Kenya is among the top African countries that attracted the highest share of financing for start-ups and small businesses with exceptional growth prospects in the past five years (2014-2019), the African Private Equity and Venture Capital Association Ltd (AVCA) said in this month’s report.
South Africa had the most venture capital (VC) deals with 21 per cent of the total early-stage investments, Kenya got 18 per cent and Nigeria 14 per cent.
Venture capital is a form of private equity and a type of financing that investors provide to start-up companies and small businesses that show long-term growth potential.
The financing usually comes from well-off investors, investment banks and other financial institutions and can be provided in technical or managerial expertise.
According to the report, as a region, southern Africa attracted the highest number of VC deals (25 per cent) in Africa during the period under review, followed by East Africa (23 per cent) and West Africa (21 per cent).
By value, deals in consumer discretionary (28 per cent), financials (23 per cent) and industrials (18 per cent) attracted the largest share.
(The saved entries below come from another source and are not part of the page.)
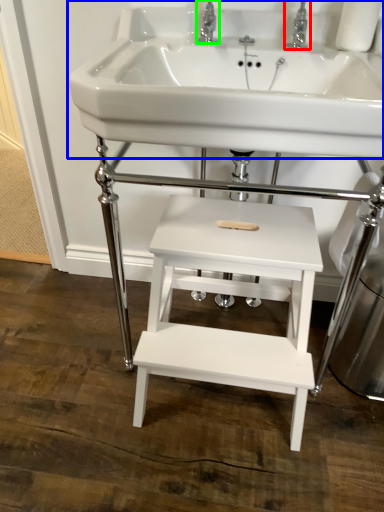 Question: Considering the real-world distances, which object is closest to tap (highlighted by a red box)? sink (highlighted by a blue box) or tap (highlighted by a green box).

Choices:
 (A) sink
 (B) tap

Answer: (B) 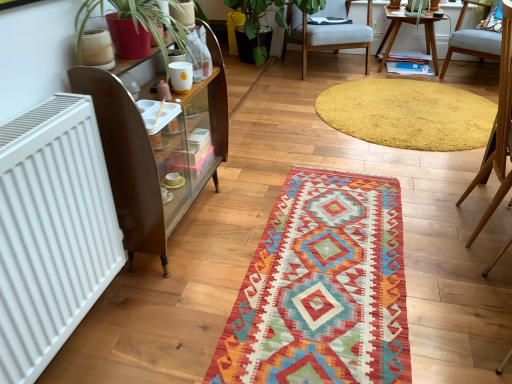 Locate an element on the screen. Image resolution: width=512 pixels, height=384 pixels. vacant space behind multicolored woven mat at center, the first mat when ordered from front to back is located at coordinates (304, 156). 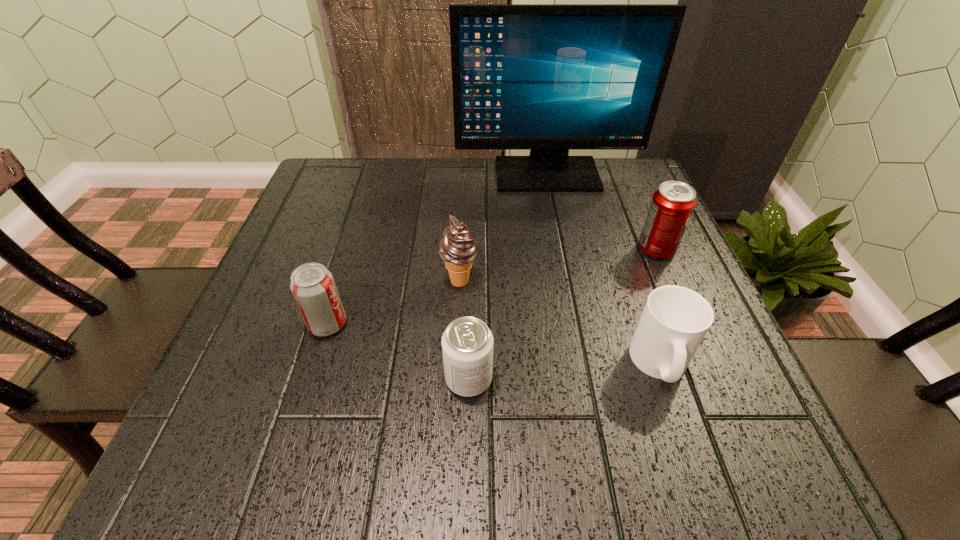 At what (x,y) coordinates should I click in order to perform the action: click on vacant area that lies between the leftmost object and the second soda can from right to left. Please return your answer as a coordinate pair (x, y). Image resolution: width=960 pixels, height=540 pixels. Looking at the image, I should click on (398, 352).

At what (x,y) coordinates should I click in order to perform the action: click on vacant space that is in between the icecream and the second farthest object. Please return your answer as a coordinate pair (x, y). Looking at the image, I should click on (558, 265).

What are the coordinates of `unoccupied area between the icecream and the farthest object` in the screenshot? It's located at (503, 228).

Locate an element on the screen. This screenshot has height=540, width=960. blank region between the mug and the monitor is located at coordinates (604, 269).

This screenshot has height=540, width=960. What are the coordinates of `vacant point located between the fifth nearest object and the nearest soda can` in the screenshot? It's located at (563, 314).

Where is `object that stands as the closest to the rightmost soda can`? The image size is (960, 540). object that stands as the closest to the rightmost soda can is located at coordinates (548, 78).

Locate an element on the screen. Image resolution: width=960 pixels, height=540 pixels. object that is the third closest one to the mug is located at coordinates (458, 249).

Locate which soda can is the third closest to the fourth nearest object. Please provide its 2D coordinates. Your answer should be formatted as a tuple, i.e. [(x, y)], where the tuple contains the x and y coordinates of a point satisfying the conditions above.

[(672, 204)]

Point out which soda can is positioned as the second nearest to the mug. Please provide its 2D coordinates. Your answer should be formatted as a tuple, i.e. [(x, y)], where the tuple contains the x and y coordinates of a point satisfying the conditions above.

[(467, 343)]

Identify the location of free space in the image that satisfies the following two spatial constraints: 1. on the screen side of the fifth nearest object; 2. on the right side of the farthest object. (562, 249). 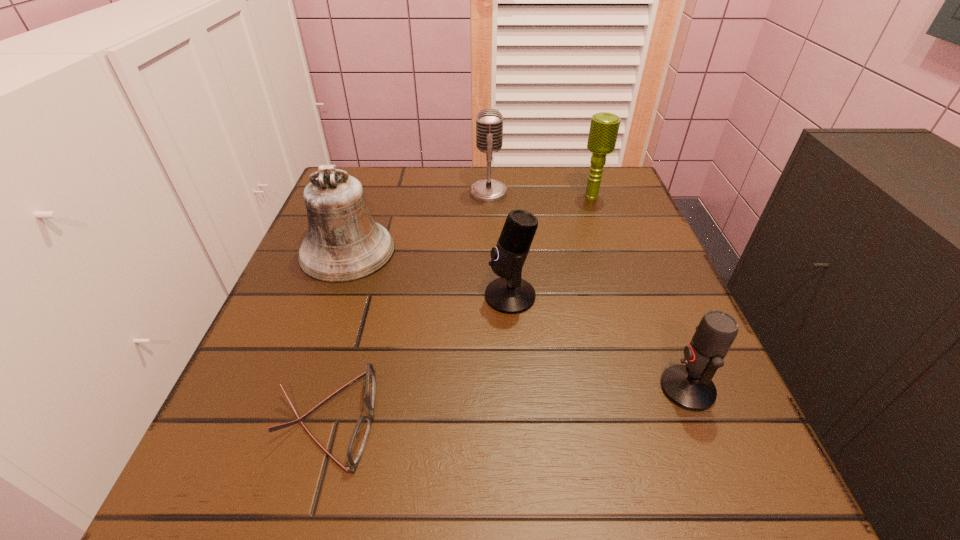 The width and height of the screenshot is (960, 540). Find the location of `vacant space at the right edge`. vacant space at the right edge is located at coordinates (654, 358).

Locate an element on the screen. Image resolution: width=960 pixels, height=540 pixels. vacant space at the far left corner of the desktop is located at coordinates (393, 173).

The height and width of the screenshot is (540, 960). I want to click on vacant space at the near right corner, so click(766, 480).

Image resolution: width=960 pixels, height=540 pixels. I want to click on empty space between the fifth tallest object and the spectacles, so click(508, 404).

This screenshot has width=960, height=540. In order to click on free space between the fifth tallest object and the third farthest microphone in this screenshot , I will do `click(599, 342)`.

The image size is (960, 540). In order to click on empty space that is in between the bell and the shortest object in this screenshot , I will do `click(337, 335)`.

Where is `empty space between the third farthest microphone and the spectacles`? empty space between the third farthest microphone and the spectacles is located at coordinates (419, 357).

The height and width of the screenshot is (540, 960). I want to click on object that is the third closest to the bell, so [358, 440].

Select which object appears as the second closest to the third farthest microphone. Please provide its 2D coordinates. Your answer should be formatted as a tuple, i.e. [(x, y)], where the tuple contains the x and y coordinates of a point satisfying the conditions above.

[(358, 440)]

This screenshot has width=960, height=540. Identify the location of microphone that is the nearest to the nearest microphone. (510, 294).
The utilities sector was popular among early stage deals, with investors supporting companies that provide alternative power solutions.
Financial technology (fintech) firms dominate the African start-up scene, but afro-entrepreneurship has also grown within the utilities, logistics, transportation, e-commerce, healthcare and agribusiness sectors.
Nearly one third (32 per cent) of the total number of early-stage investments reported in Africa in the period were seed stage deals, that is initial equity funding for start-ups.
Series A and Series B transactions (subsequent rounds of funding after start-ups have developed strong track records) together accounted for 29 per cent of the total volume, and 38 per cent of the total value of early stage deals.
However, 65 per cent of the total number of VC deals reported were below $5 million, while 25 per cent were between $5 million and $20 million, and just three per cent were above $50 million in size.
Corporate venture firms from North America played a key role in bridging funding gaps, accounting for 37 per cent of the total number of corporate venture firms that participated in VC deals in Africa from 2014 to 2019.
Foreign investors have been attracted by new opportunities and markets, with North American investors representing 42 per cent of the number of investors that participated in VC on the continent between 2014 and 2019, followed by European-based investors at 23 per cent.
Africa-based investors accounted for 20 per cent, followed by Asia-Pacific (8 percent) and investors based in the Middle East (six per cent).